From: Alison Schofield <alison.schofield@intel.com>
To: Dave Jiang <dave.jiang@intel.com>
Cc: linux-cxl@vger.kernel.org, dan.j.williams@intel.com,
ira.weiny@intel.com, vishal.l.verma@intel.com,
Jonathan.Cameron@huawei.com, dave@stgolabs.net
Subject: Re: [PATCH v7 2/3] cxl: Calculate region bandwidth of targets with shared upstream link
Date: Wed, 10 Jul 2024 18:39:35 -0700 [thread overview]
Message-ID: <Zo8317DPRkLOsOlH@aschofie-mobl2> (raw)
In-Reply-To: <20240710222716.797267-3-dave.jiang@intel.com>
On Wed, Jul 10, 2024 at 03:24:01PM -0700, Dave Jiang wrote:
> The current bandwidth calculation aggregates all the targets. This simple
> method does not take into account where multiple targets sharing under
> a switch or a root port where the aggregated bandwidth can be greater than
> the upstream link of the switch.
>
> To accurately account for the shared upstream uplink cases, a new update
> function is introduced by walking from the leaves to the root of the
> hierarchy and clamp the bandwidth in the process as needed. This process
> is done when all the targets for a region are present but before the
> final values are send to the HMAT handling code cached access_coordinate
> targets.
>
> The original perf calculation path was kept to calculate the latency
> performance data that does not require the shared link consideration.

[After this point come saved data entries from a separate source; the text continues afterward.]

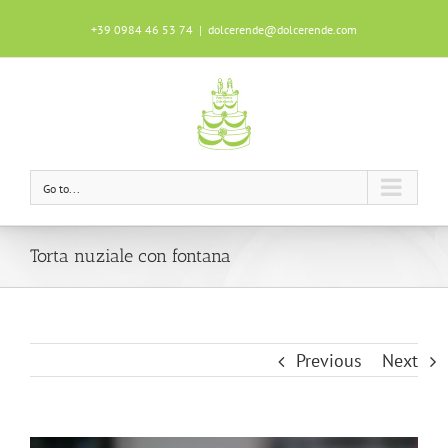
+39 0984 46 53 74
|
dolcerende@dolcerende.com
Questo sito utilizza i cookie per garantire
un'ottima esperienza durante la tua
navigazione.
Scopri di più
OK!
Go to...
Torta nuziale con fontana
Previous
Next
View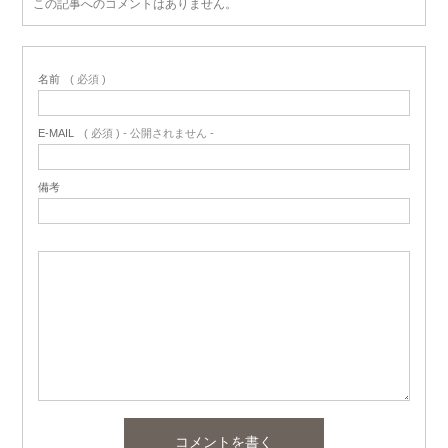
この記事へのコメントはありません。
名前
( 必須 )
E-MAIL
( 必須 ) - 公開されません -
備考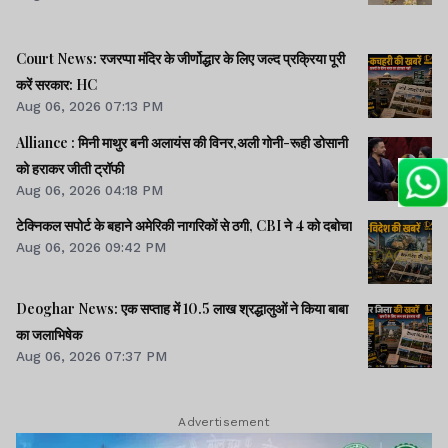
Court News: रजरप्पा मंदिर के जीर्णोद्धार के लिए जल्द प्रक्रिया पूरी
करें सरकार: HC
Aug 06, 2026 07:13 PM
Alliance : मिनी माथुर बनी अलायंस की विनर,अली गोनी-रूही डोसानी
को हराकर जीती ट्रॉफी
Aug 06, 2026 04:18 PM
टेक्निकल सपोर्ट के बहाने अमेरिकी नागरिकों से ठगी, CBI ने 4 को दबोचा
Aug 06, 2026 09:42 PM
Deoghar News: एक सप्ताह में 10.5 लाख श्रद्धालुओं ने किया बाबा
का जलाभिषेक
Aug 06, 2026 07:37 PM
Advertisement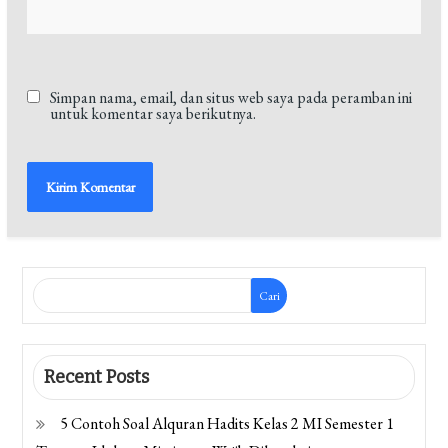
Simpan nama, email, dan situs web saya pada peramban ini
untuk komentar saya berikutnya.
Cari
Recent Posts
5 Contoh Soal Alquran Hadits Kelas 2 MI Semester 1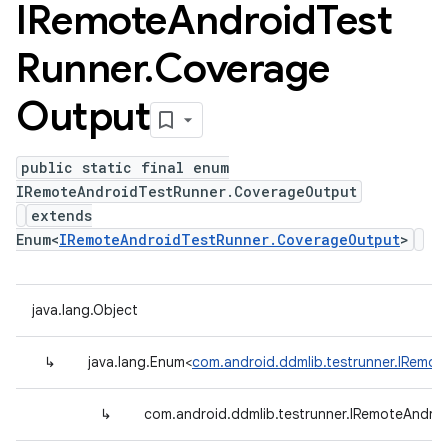
IRemote
Android
Test
Runner
.
Coverage
Output
public static final enum
IRemoteAndroidTestRunner.CoverageOutput
extends
Enum<
IRemoteAndroidTestRunner.CoverageOutput
>
java.lang.Object
↳
java.lang.Enum<
com.android.ddmlib.testrunner.IRemo
↳
com.android.ddmlib.testrunner.IRemoteAndro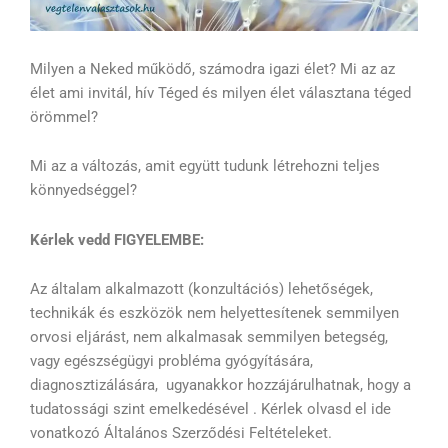
Milyen a Neked működő, számodra igazi élet? Mi az az
élet ami invitál, hív Téged és milyen élet választana téged
örömmel?
Mi az a változás, amit együtt tudunk létrehozni teljes
könnyedséggel?
Kérlek vedd FIGYELEMBE:
Az általam alkalmazott (konzultációs) lehetőségek,
technikák és eszközök nem helyettesítenek semmilyen
orvosi eljárást, nem alkalmasak semmilyen betegség,
vagy egészségügyi probléma gyógyítására,
diagnosztizálására, ugyanakkor hozzájárulhatnak, hogy a
tudatossági szint emelkedésével . Kérlek olvasd el ide
vonatkozó Általános Szerződési Feltételeket.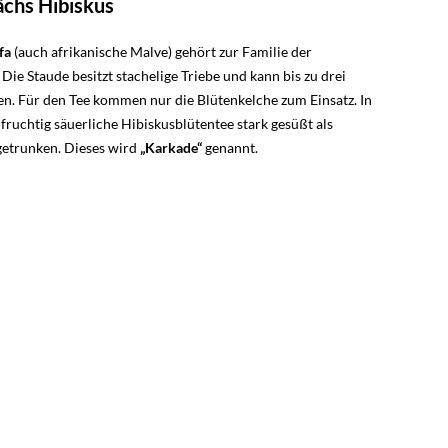
chs Hibiskus
fa
(auch afrikanische Malve) gehört zur Familie der
. Die Staude besitzt stachelige Triebe und kann bis zu drei
n. Für den Tee kommen nur die Blütenkelche zum Einsatz. In
fruchtig säuerliche Hibiskusblütentee stark gesüßt als
etrunken. Dieses wird
„Karkade“
genannt.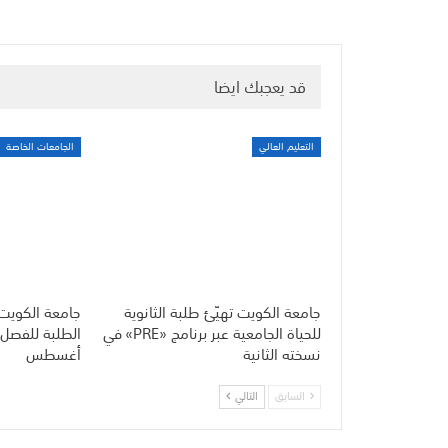
قد يعجبك ايضا
التعليم العالي
الجامعات الخاصة
جامعة الكويت تهيّئ طلبة الثانوية
جامعة الكويت
للحياة الجامعية عبر برنامج «PRE» في
نسخته الثانية
أغسطس
السابق
التالي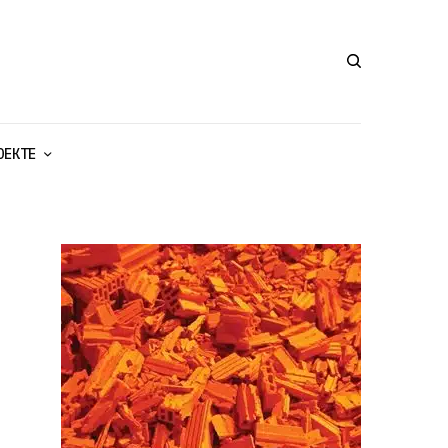
ОЕКТЕ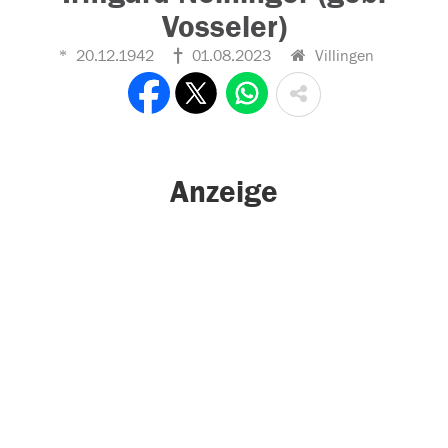
Vosseler)
20.12.1942
01.08.2023
Villingen
Anzeige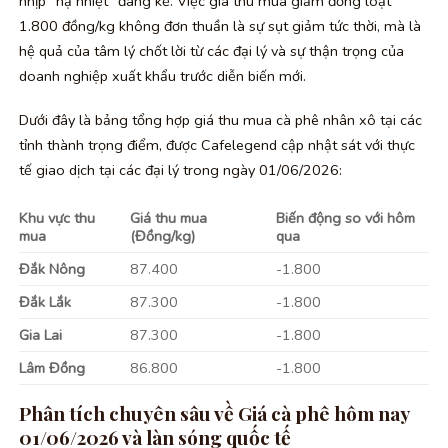
nhịp “hạ nhiệt” đáng kể. Việc giá thu mua giảm đồng loạt
1.800 đồng/kg không đơn thuần là sự sụt giảm tức thời, mà là
hệ quả của tâm lý chốt lời từ các đại lý và sự thận trọng của
doanh nghiệp xuất khẩu trước diễn biến mới.
Dưới đây là bảng tổng hợp giá thu mua cà phê nhân xô tại các
tỉnh thành trọng điểm, được Cafelegend cập nhật sát với thực
tế giao dịch tại các đại lý trong ngày 01/06/2026:
Khu vực thu
Giá thu mua
Biến động so với hôm
mua
(Đồng/kg)
qua
Đắk Nông
87.400
-1.800
Đắk Lắk
87.300
-1.800
Gia Lai
87.300
-1.800
Lâm Đồng
86.800
-1.800
Phân tích chuyên sâu về Giá cà phê hôm nay
01/06/2026 và làn sóng quốc tế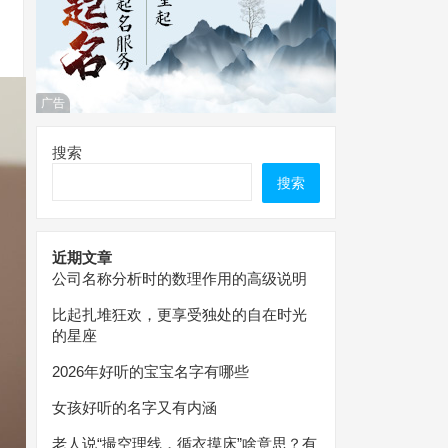
广告
搜索
搜索
近期文章
公司名称分析时的数理作用的高级说明
比起扎堆狂欢，更享受独处的自在时光
的星座
2026年好听的宝宝名字有哪些
女孩好听的名字又有内涵
老人说“撮空理线，循衣摸床”啥意思？有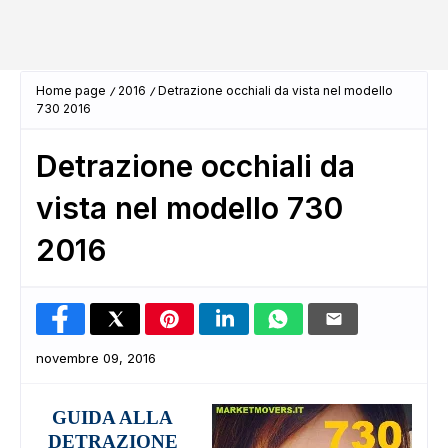
Home page
2016
Detrazione occhiali da vista nel modello
730 2016
Detrazione occhiali da
vista nel modello 730
2016
novembre 09, 2016
GUIDA ALLA
DETRAZIONE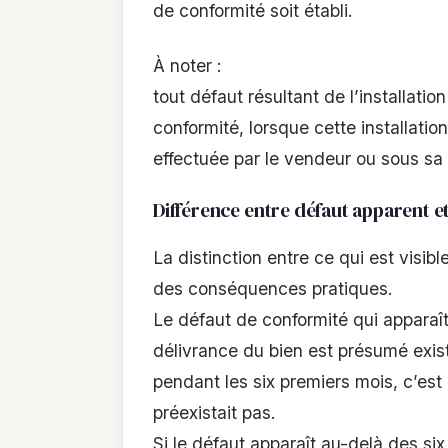
de conformité soit établi.
À noter :
tout défaut résultant de l’installati
conformité, lorsque cette installation
effectuée par le vendeur ou sous sa 
Différence entre défaut apparent e
La distinction entre ce qui est visibl
des conséquences pratiques.
Le défaut de conformité qui apparaît 
délivrance du bien est présumé exis
pendant les six premiers mois, c’es
préexistait pas.
Si le défaut apparaît au-delà des si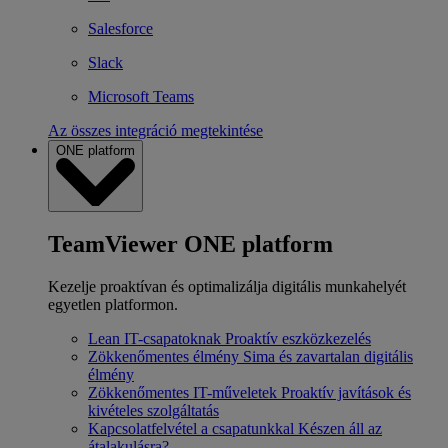
Salesforce
Slack
Microsoft Teams
Az összes integráció megtekintése
ONE platform
TeamViewer ONE platform
Kezelje proaktívan és optimalizálja digitális munkahelyét
egyetlen platformon.
Lean IT-csapatoknak
Proaktív eszközkezelés
Zökkenőmentes élmény
Sima és zavartalan digitális
élmény
Zökkenőmentes IT-műveletek
Proaktív javítások és
kivételes szolgáltatás
Kapcsolatfelvétel a csapatunkkal
Készen áll az
átalakulásra?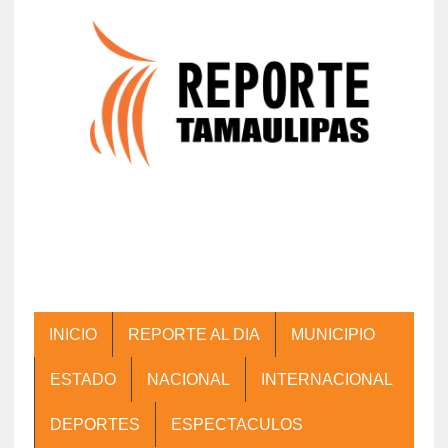
INICIO
REPORTE AL DIA
MUNICIPIO
ESTADO
NACIONAL
INTERNACIONAL
DEPORTES
ESPECTACULOS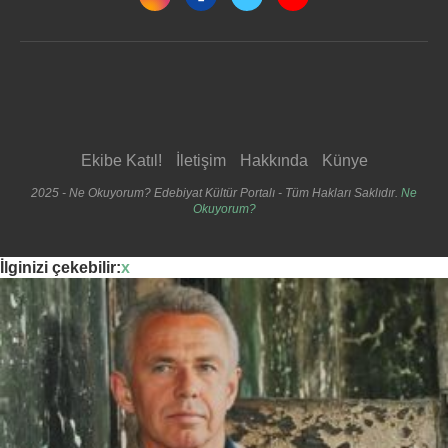
Ekibe Katıl!
İletişim
Hakkında
Künye
2025 - Ne Okuyorum? Edebiyat Kültür Portalı - Tüm Hakları Saklıdır.
Ne
Okuyorum?
İlginizi çekebilir:
x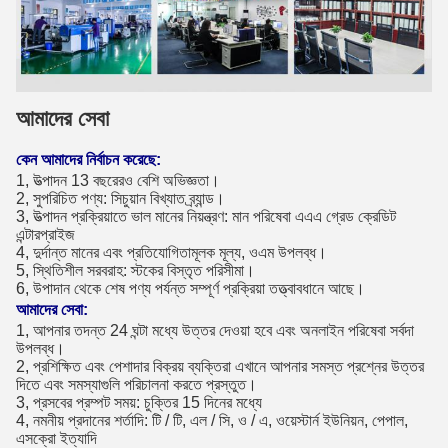
আমাদের সেবা
কেন আমাদের নির্বাচন করেছে:
1, উত্পাদন 13 বছরেরও বেশি অভিজ্ঞতা।
2, সুপরিচিত পণ্য: সিচুয়ান বিখ্যাত ব্র্যান্ড।
3, উত্পাদন প্রক্রিয়াতে ভাল মানের নিয়ন্ত্রণ: মান পরিষেবা এএএ গ্রেড ক্রেডিট
এন্টারপ্রাইজ
4, দুর্দান্ত মানের এবং প্রতিযোগিতামূলক মূল্য, ওএম উপলব্ধ।
5, স্থিতিশীল সরবরাহ: স্টকের বিস্তৃত পরিসীমা।
6, উপাদান থেকে শেষ পণ্য পর্যন্ত সম্পূর্ণ প্রক্রিয়া তত্ত্বাবধানে আছে।
আমাদের সেবা:
1, আপনার তদন্ত 24 ঘন্টা মধ্যে উত্তর দেওয়া হবে এবং অনলাইন পরিষেবা সর্বদা
উপলব্ধ।
2, প্রশিক্ষিত এবং পেশাদার বিক্রয় ব্যক্তিরা এখানে আপনার সমস্ত প্রশ্নের উত্তর
দিতে এবং সমস্যাগুলি পরিচালনা করতে প্রস্তুত।
3, প্রসবের প্রম্পট সময়: চুক্তির 15 দিনের মধ্যে
4, নমনীয় প্রদানের শর্তাদি: টি / টি, এল / সি, ও / এ, ওয়েস্টার্ন ইউনিয়ন, পেপাল,
এসক্রো ইত্যাদি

> The shared upstream link calculation is done as a second pass when all
> the endpoints have arrived.
>
> Testing is done via qemu with CXL hierachy. run_qemu[1] is modified to
> support several CXL hierachy layouts. The following layouts are tested:
>
> HB: Host Bridge
> RP: Root Port
> SW: Switch
> EP: End Point
>
> 2 HB 2 RP 2 EP: resulting bandwidth: 624
> 1 HB 2 RP 2 EP: resulting bandwidth: 624
> 2 HB 2 RP 2 SW 4 EP: resulting bandwidth: 624
>
> Current testing, perf number from SRAT/HMAT is hacked into the kernel
> code. However with new QEMU support of Generic Target Port that's
> incoming, the perf data injection is no longer needed.
>
> [1]: https://github.com/pmem/run_qemu
>
> Suggested-by: Jonathan Cameron <jonathan.cameron@huawei.com>
> Link: https://lore.kernel.org/linux-cxl/20240501152503.00002e60@Huawei.com/
> Reviewed-by: Jonathan Cameron <Jonathan.Cameron@huawei.com>
> Signed-off-by: Dave Jiang <dave.jiang@intel.com>
>
> ---
> v7:
> - Add test notes in commit log. (Dan)
> - Move cxl_memdev_get_dpa_perf() to cxled_memdev_get_dpa_perf(). (Dan)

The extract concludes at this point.